Due to delays in launching the new website and email delivery
systems, which coincided with our move to new premises, profit growth was
constrained this year against previously communicated expectations. However,
we are pleased to note that recent evidence confirms our view that these
developments will show benefits in this coming year, with the investment in
the new website showing strong return with usage and new member generation. In
addition the successful acquisition of MyPoints Europe Limited (subsequently
renamed MutualPoints Limited) will be fully written off by September 2005,
reducing our current level of expenses by ?20,000 per month.

Online advertising spend continues to grow and has been reported as
exceeding both cinema and radio spend by third party comments in 2004. With
the continued exciting growth in the market place we are well positioned for
the coming year.

Following strategies set out in our interim report to ensure
increased email deliverability and targeting data, we are currently focused on
enhancing the member experience and usability of our website. Entry into
Germany and France is still at an exploratory stage, with our full focus
remaining on optimising success in the UK.

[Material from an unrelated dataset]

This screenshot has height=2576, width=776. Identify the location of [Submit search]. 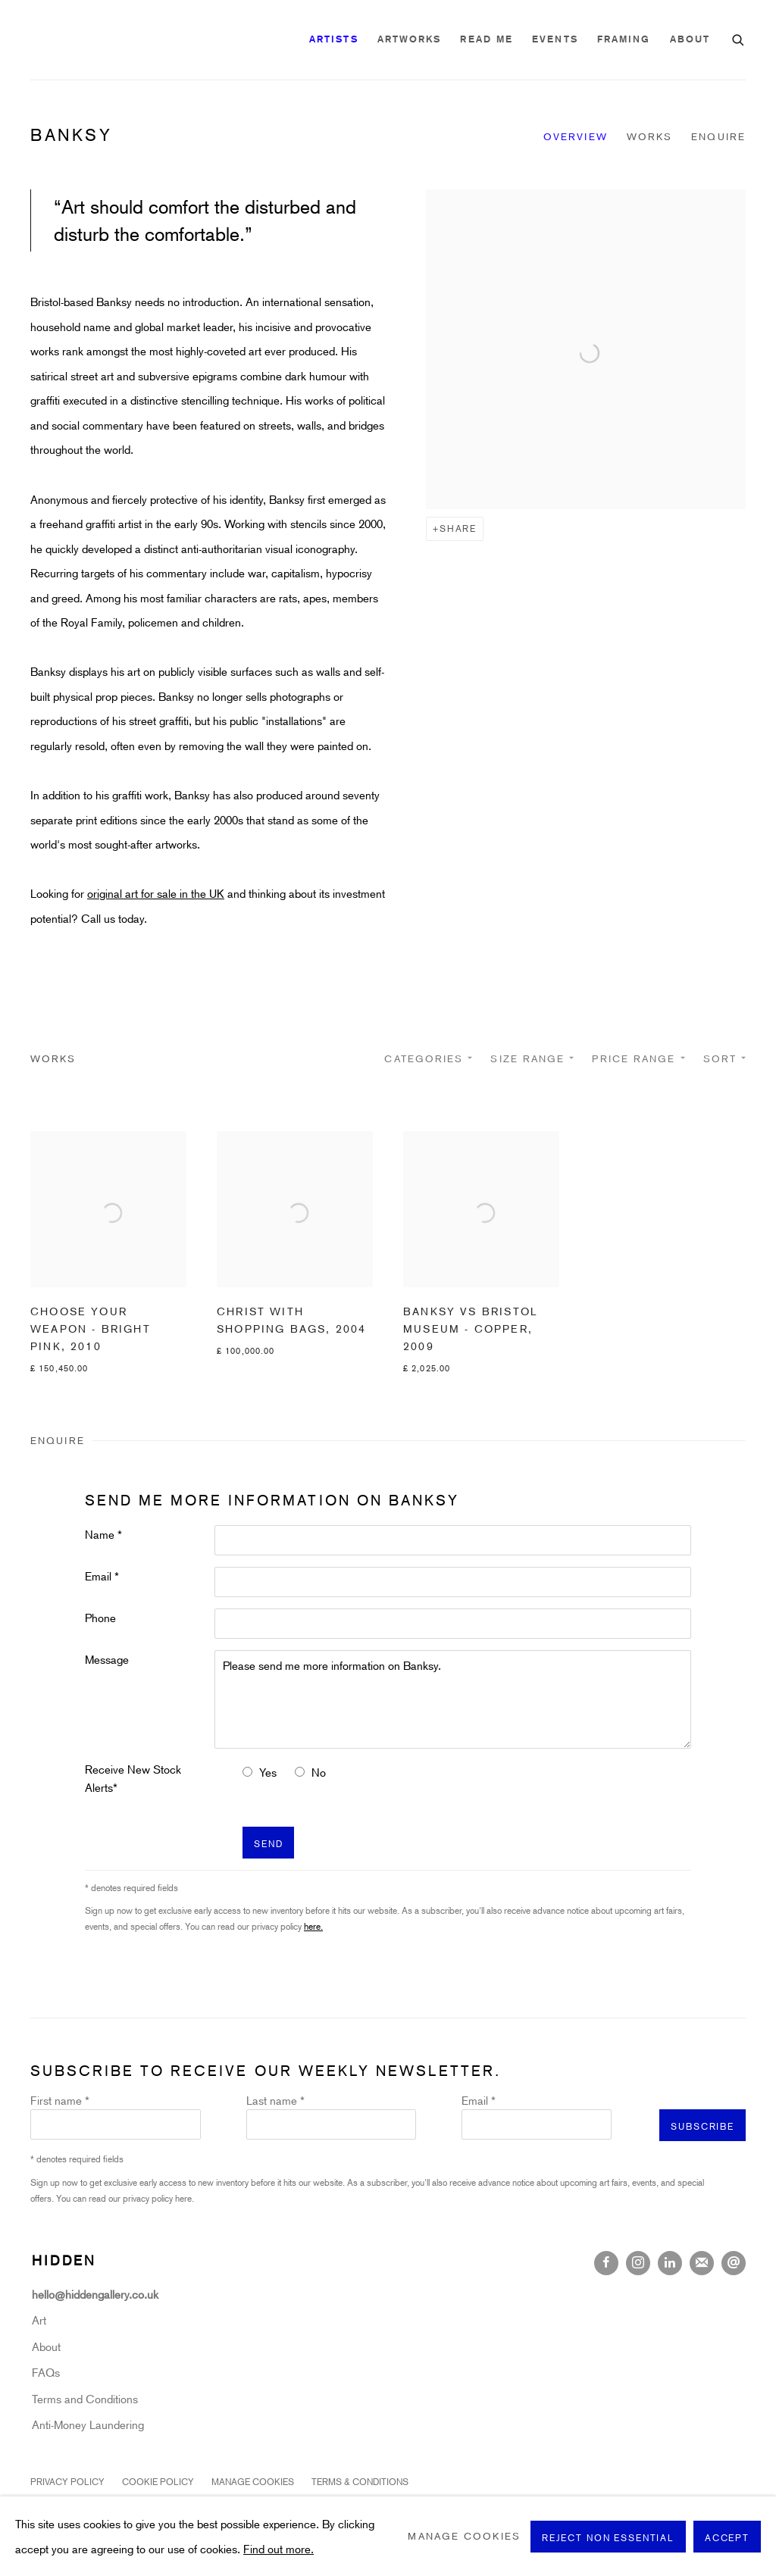 (739, 38).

Shareholders might like to know that since the year end we have
disposed of approximately 50% of our investment in QXL Ricardo plc, realising
an exceptional profit of ?190,000. Our remaining investment stands in our
balance sheet at ?62,000 and we plan to retain this holding pending further
developments.

At our last AGM we received shareholder approval to buy back up to
10% of our shares. As noted above we spent ?189,000 during the year buying
back 900,000 shares. We will be seeking shareholder approval to renew this
authority at the next AGM as we believe this can be a satisfactory way of
rewarding our shareholders.

Looking forward we are actively reviewing opportunities in a number
of potential areas for expansion and the possibility of consolidating through
acquisitions. We have a strengthened management team, a new service, improved
technology and balance sheet strength. With all these resources available to
us we look forward with confidence to this coming year.

We continue to be committed to developing themutual.net into a
mature market leader in the facilitation of email marketing and rewarded
online shopping, through our strategy for growth in members, revenue and
profitability.

It only remains to thank our staff for their dedication and
enthusiasm and our growing list of supportive shareholders, including those
who have taken advantage of earning shares under our reward system.